La aristocracia del amor
No sabía cómo titular esta entrada. Y han saltado solas las dos palabras: amor y aristocracia. En todo caso, escribo de algo que no existe. O quizá sí. Quizá no se destruye nada que haya sido perfecto y verdadero. Cada mueble, cada flor, cada tapicería, conserva una historia, una historia que puede reproducirse y que puede crear sensaciones. La memoria funciona así, así se convierte en nostalgia y la nostalgia conduce siempre a la pena. Todo lo que echamos de menos nos duele. No solo lo amargo, también, y sobre todo, lo dichoso.

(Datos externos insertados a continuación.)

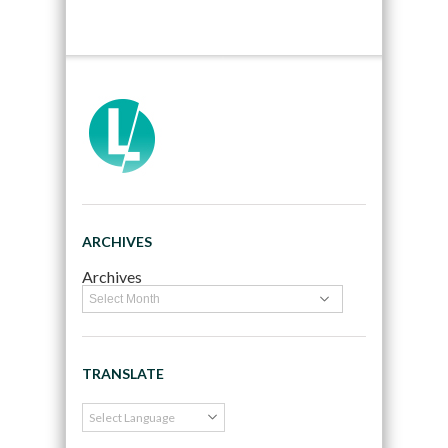
ARCHIVES
Archives
TRANSLATE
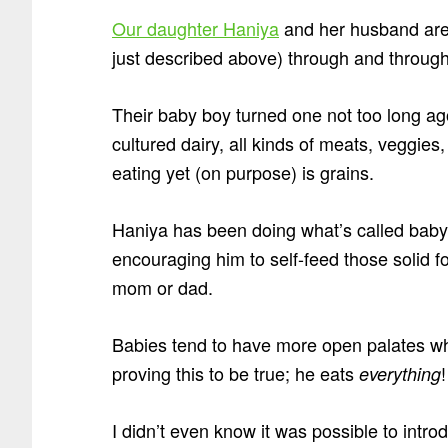
Our daughter Haniya
and her husband are
just described above) through and through
Their baby boy turned one not too long ag
cultured dairy, all kinds of meats, veggies
eating yet (on purpose) is grains.
Haniya has been doing what’s called baby-
encouraging him to self-feed those solid 
mom or dad.
Babies tend to have more open palates wh
proving this to be true; he eats
!
everything
I didn’t even know it was possible to intr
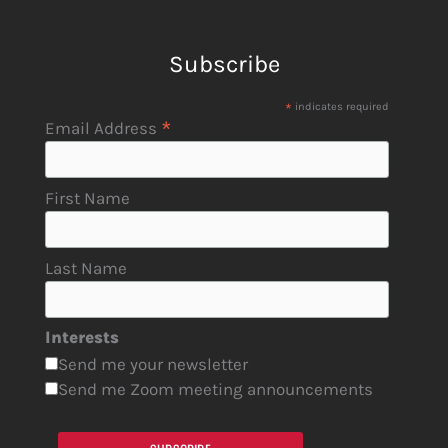
Subscribe
*
indicates required
*
Email Address
First Name
Last Name
Interests
Send me your newsletter
Send me Zoom meeting announcements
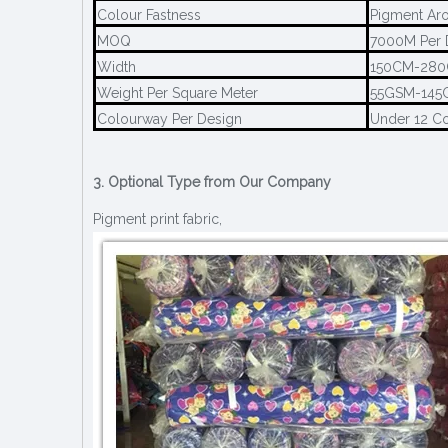
Colour Fastness
Pigment Aro
MOQ
7000M Per 
Width
150CM-28
Weight Per Square Meter
55GSM-145
Colourway Per Design
Under 12 C
3. Optional Type from Our Company
Pigment print fabric,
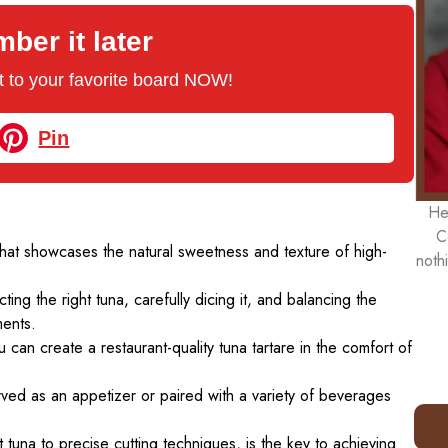
er it later
 it to your favorite board NOW!
Pin
He
C
that showcases the natural sweetness and texture of high-
noth
cting the right tuna, carefully dicing it, and balancing the
ents.
 can create a restaurant-quality tuna tartare in the comfort of
erved as an appetizer or paired with a variety of beverages
t tuna to precise cutting techniques, is the key to achieving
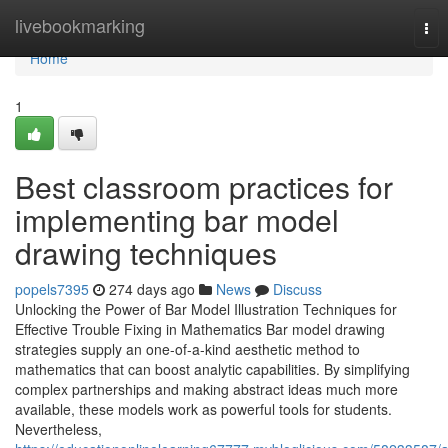
Home
livebookmarking
Tog
nav
Home
1
Best classroom practices for
implementing bar model
drawing techniques
popels7395
274 days ago
News
Discuss
Unlocking the Power of Bar Model Illustration Techniques for
Effective Trouble Fixing in Mathematics Bar model drawing
strategies supply an one-of-a-kind aesthetic method to
mathematics that can boost analytic capabilities. By simplifying
complex partnerships and making abstract ideas much more
available, these models work as powerful tools for students.
Nevertheless,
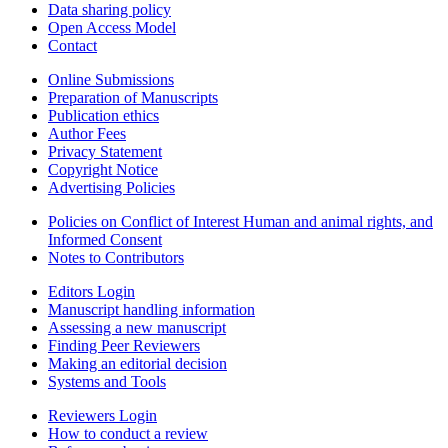
Data sharing policy
Open Access Model
Contact
Online Submissions
Preparation of Manuscripts
Publication ethics
Author Fees
Privacy Statement
Copyright Notice
Advertising Policies
Policies on Conflict of Interest Human and animal rights, and
Informed Consent
Notes to Contributors
Editors Login
Manuscript handling information
Assessing a new manuscript
Finding Peer Reviewers
Making an editorial decision
Systems and Tools
Reviewers Login
How to conduct a review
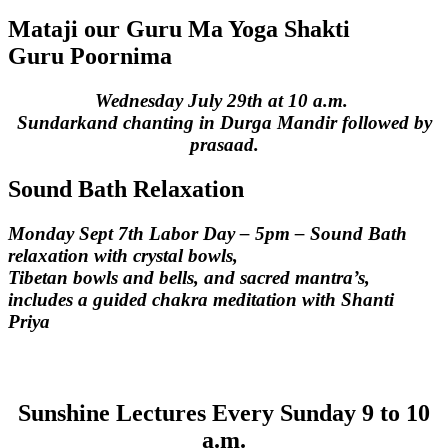
Mataji our Guru Ma Yoga Shakti
Guru Poornima
Wednesday July 29th at 10 a.m.
Sundarkand chanting in Durga Mandir followed by
prasaad.
Sound Bath Relaxation
Monday Sept 7th Labor Day – 5pm – Sound Bath
relaxation with crystal bowls,
Tibetan bowls and bells, and sacred mantra’s,
includes a guided chakra meditation with Shanti
Priya
Sunshine Lectures
Every Sunday 9 to 10
a.m.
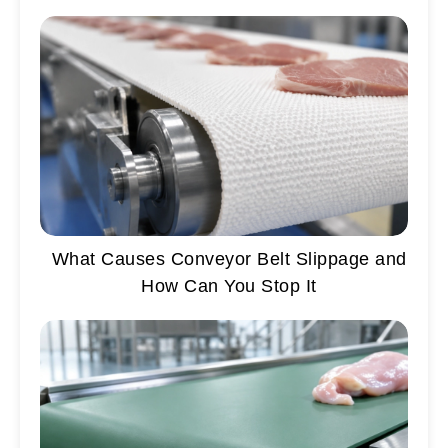
What Causes Conveyor Belt Slippage and
How Can You Stop It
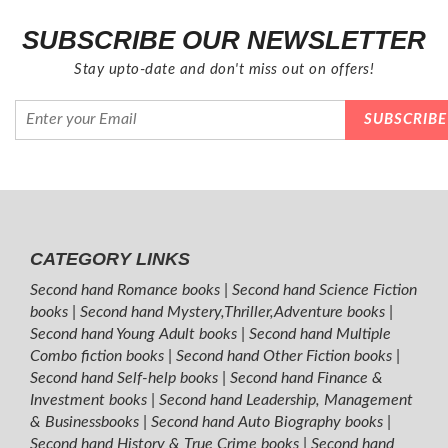
SUBSCRIBE OUR NEWSLETTER
Stay upto-date and don't miss out on offers!
CATEGORY LINKS
Second hand Romance books
|
Second hand Science Fiction
books
|
Second hand Mystery,Thriller,Adventure books
|
Second hand Young Adult books
|
Second hand Multiple
Combo fiction books
|
Second hand Other Fiction books
|
Second hand Self-help books
|
Second hand Finance &
Investment books
|
Second hand Leadership, Management
& Businessbooks
|
Second hand Auto Biography books
|
Second hand History & True Crime books
|
Second hand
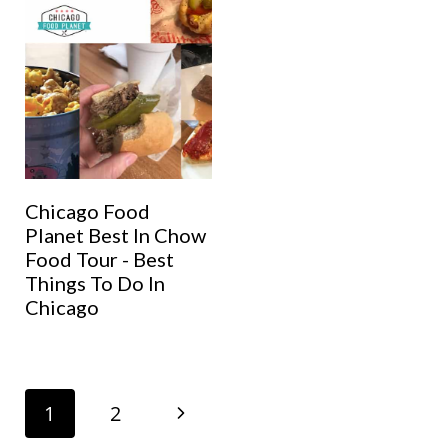
Chicago Food
Planet Best In Chow
Food Tour - Best
Things To Do In
Chicago
Page
N
1
2
navigation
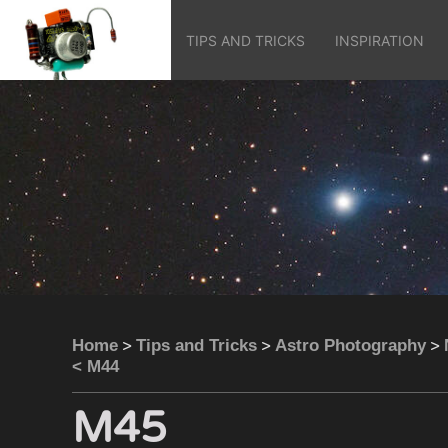
TIPS AND TRICKS
INSPIRATION
>
>
>
Home
Tips and Tricks
Astro Photography
< M44
M45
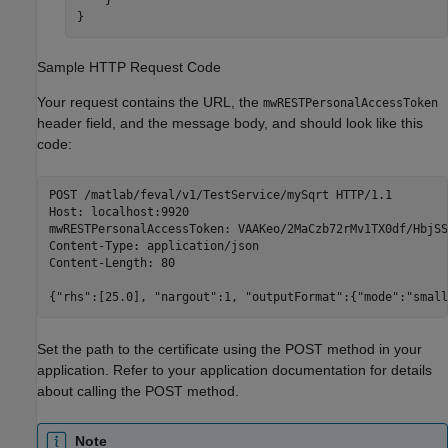
    }

}
Sample HTTP Request Code
Your request contains the URL, the
mwRESTPersonalAccessToken
header field, and the message body, and should look like this
code:
POST /matlab/feval/v1/TestService/mySqrt HTTP/1.1

Host: localhost:9920

mwRESTPersonalAccessToken: VAAKeo/2MaCzb72rMv1TX0df/HbjSS
Content-Type: application/json

Content-Length: 80

{"rhs":[25.0], "nargout":1, "outputFormat":{"mode":"small
Set the path to the certificate using the POST method in your
application. Refer to your application documentation for details
about calling the POST method.
Note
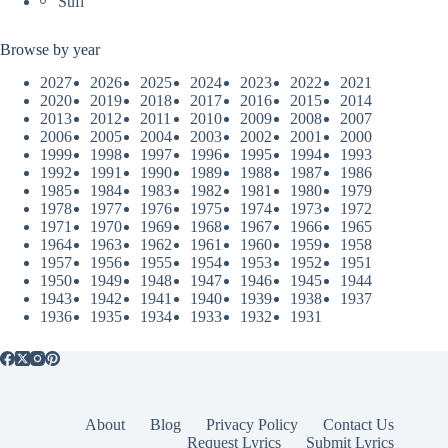
Sufi
Browse by year
2027
2026
2025
2024
2023
2022
2021
2020
2019
2018
2017
2016
2015
2014
2013
2012
2011
2010
2009
2008
2007
2006
2005
2004
2003
2002
2001
2000
1999
1998
1997
1996
1995
1994
1993
1992
1991
1990
1989
1988
1987
1986
1985
1984
1983
1982
1981
1980
1979
1978
1977
1976
1975
1974
1973
1972
1971
1970
1969
1968
1967
1966
1965
1964
1963
1962
1961
1960
1959
1958
1957
1956
1955
1954
1953
1952
1951
1950
1949
1948
1947
1946
1945
1944
1943
1942
1941
1940
1939
1938
1937
1936
1935
1934
1933
1932
1931
About
Blog
Privacy Policy
Contact Us
Request Lyrics
Submit Lyrics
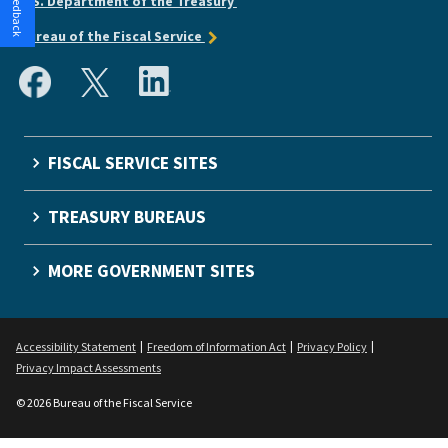
U.S. Department of the Treasury
Bureau of the Fiscal Service
FISCAL SERVICE SITES
TREASURY BUREAUS
MORE GOVERNMENT SITES
Accessibility Statement
Freedom of Information Act
Privacy Policy
Privacy Impact Assessments
© 2026 Bureau of the Fiscal Service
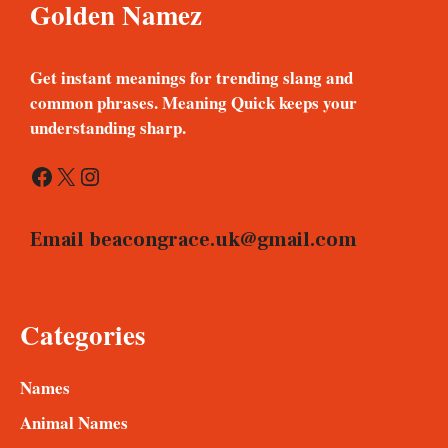
Golden Namez
Get instant meanings for trending slang and
common phrases. Meaning Quick keeps your
understanding sharp.
Facebook
X
Instagram
Email
beacongrace.uk@gmail.com
Categories
Names
Animal Names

Colocamos con nuestras manos todas las cosas y convertimos un envoltorio en una casa. Y la casa se hizo hogar con mil detalles y con mil momentos. De esos momentos muchos fueron terribles, quizá por eso se destruyó ese universo cuando todo acabó. Pero entonces, cuando había claridad, todo parecía nuevo, firme y casi perfecto. Aunque, ahora que lo pienso, todo el tiempo fue dolor y se incubó y se vivió el dolor y los espejos lo mostraron, y los muebles tenían la pátina del sufrimiento y de la rabia, del porqué.
La fotografía es eso que convierte en un recuerdo lo que la memoria no sabe cómo llamar. Ilumina la memoria y también te cubre de una pátina de tristeza absoluta, incluso cuando tu memoria se niega a recobrar los momentos dolorosos, la innegable y apabullante manera en que la vida te arrasa, te convierte en un juguete en sus manos. Quisimos que floreciera el jardín, quisimos que lucieran las paredes, quisimos que brillaran los espejos, quisimos soñar con una esperanza que nunca se cumplió, abrazamos el tiempo que sobraba, el poco tiempo que hubo, la poca fuerza que había, la lentitud, la llana sensación de que no éramos nadie, de que no somos nada. Qué hermosura en las fotos, qué tristeza en la vida.